Os chineses foram lá e estão a ir a sério, levam capital, levam alguma tecnologia e levam pessoas, levam mão-de-obra. E estão em terreno em que, por razões evidentes, nós deveríamos ter mais espaço.

Relativamente à questão dos privados e dos mercados, foi aquilo que eu falei da OMC, aí acho que não é uma intervenção para o Estado nacional, mas é para um poder internacional. Isto é, admito que regulação das iniciativas dos privados ou dos públicos, na China há muita actividade pública, não é privada, que se alimenta da miséria humana. Não é por ser pública que deve deixar de ser combatida. Aqui o nosso ónus de fiscalização, não é por ser privado ou por ser público, é por violar ou não as normas, por violar ou não os princípios, por haver ou não exploração da miséria humana. E tem que ser na OMC.

De uma forma geral, nos países desenvolvidos, a lei acautela isso, em Portugal não pode haver exploração de mão-de-obra infantil, se houver trabalho escravo ele é penalizado, está neste momento a ser produzido na União Europeia, uma lei que criminaliza os empregadores que tiverem mão-de-obra ilegal, exactamente para combater a exploração de mão-de-obra ilegal.

Maria João. Duas questões diferentes, relativamente às duas pulsões, foi aquilo que eu disse no início das respostas, acho que elas são convergentes. Ou seja, acho que, a pulsão da globalização permite o reforço das entidades locais e regionais, e portanto, elas não são necessariamente inimigas ou adversárias, isso pode acontecer nuns lados, pode não acontecer nos outros, mas acho que depende dos poderes públicos garantir que o maior nível de integração económica não significa nenhuma descaracterização nem nenhuma diluição cultural.

E, portanto, aí não estou convencido que uma coisa seja necessariamente oposta a outra.

Já relativamente à Jihad. A Jihad islâmica insere-se numa lógica diferente, a Jihad islâmica insere-se naquilo que se designa chamar pelo conflito das civilizações. E nós temos um conjunto de pessoas que estão a tentar explorar o fundamentalismo religioso para tirar partido da raiva, do desespero de um conjunto de pessoas, com objectivos políticos. Os movimentos que se alimentam da Jihad islâmica para fazer o terrorismo no Ocidente, querem destruir a nossa civilização, querem atingir-nos onde dói mais, uns por umas razões, outros por outras, mas com o mesmo modus operandi.

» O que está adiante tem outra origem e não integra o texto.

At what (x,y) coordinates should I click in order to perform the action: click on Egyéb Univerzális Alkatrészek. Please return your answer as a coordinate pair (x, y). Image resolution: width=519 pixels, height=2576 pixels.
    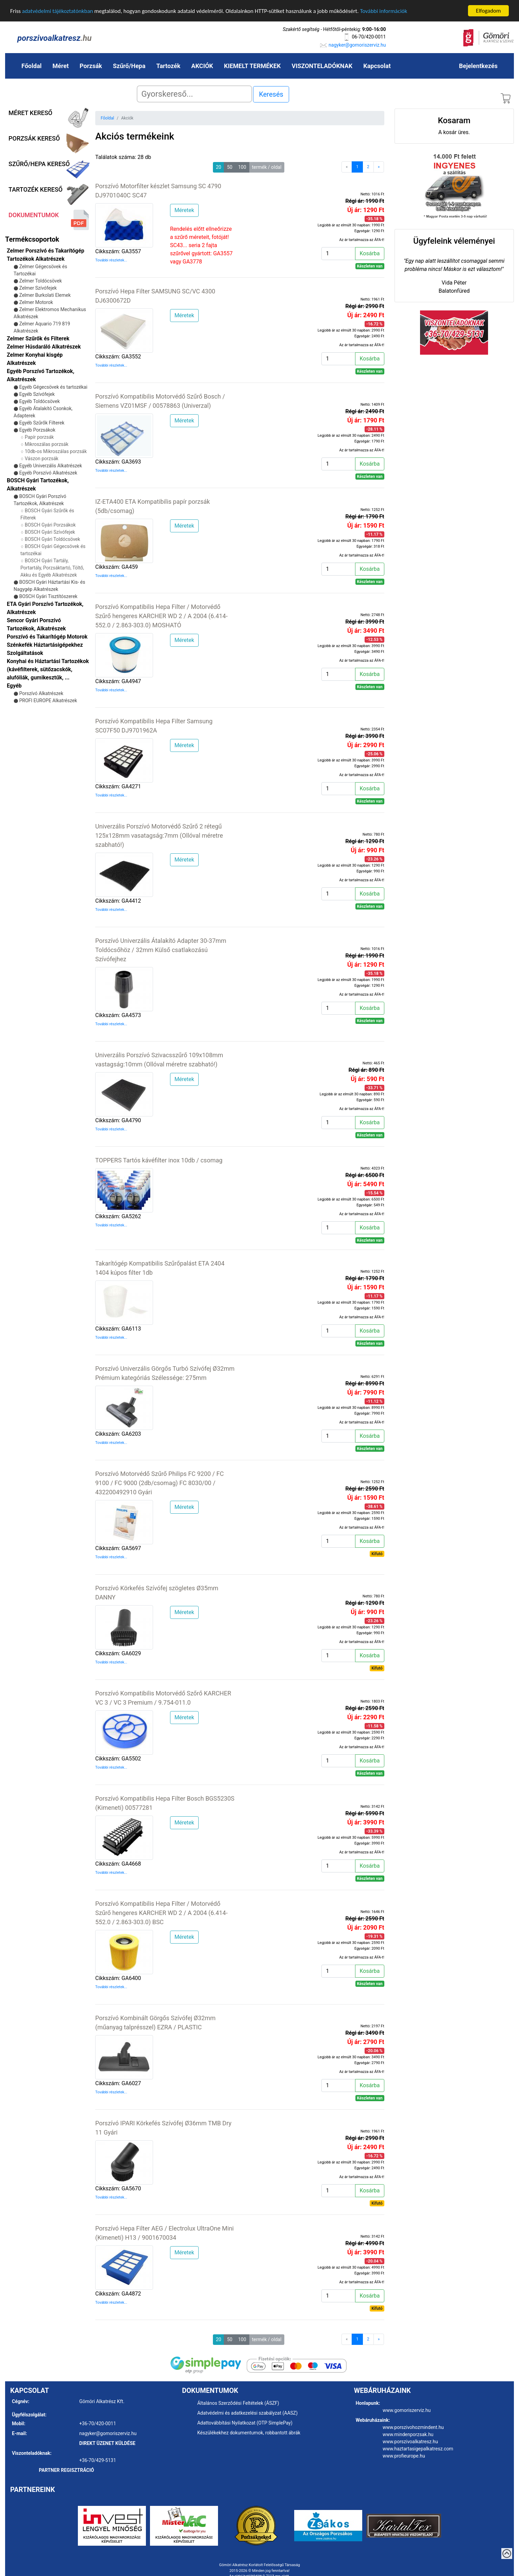     Looking at the image, I should click on (50, 465).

Eu não dou ao movimento da Jihad islâmica o prémio de considerar que é um factor genuíno, que é um factor autêntico de reforço de entidade local face a um fenómeno global. Não acho que seja isso. Acho que é um factor induzido por outras coisas, que depois se alimenta disso que referiu e bem, ou seja, há muita gente que por razões religiosas repudiam o modo de vida ocidental, e portanto, é facilmente instrumentalizável por essa gente. Mas o factor indutor não é, a meu ver, uma coisa autêntica, uma coisa genuína, há um desígnio de um conjunto de terroristas que se alimenta da credibilidade das gentes, do fanatismo de outros, e que nos tenta atingir onde somos mais sensíveis.

Muito obrigado pela vossa atenção. De acordo com as regras o Pedro Rodrigues vai-me acompanhar à saída. E ficam com o Duarte Marques e a Zita.

(APLAUSOS)

 
Duarte Marques
Espero que tenham gostado deste nosso convidado, acho que o Reitor gostou imenso. Agora vamos votar por grupos. (Risos)

 

Votação.

 

Uma coisa, vocês vão receber uns recortes que eram de uma revista de imprensa sobre o tema que tiveram agora, vão recebê-la mais tarde, por isso podem sair, obrigado. Vão à visita, não se esqueçam que é muito giro. Vão ter surpresas durante a visita, e a própria cidade tem coisas que vocês nem imaginam que existem cá. Por isso vale a pena.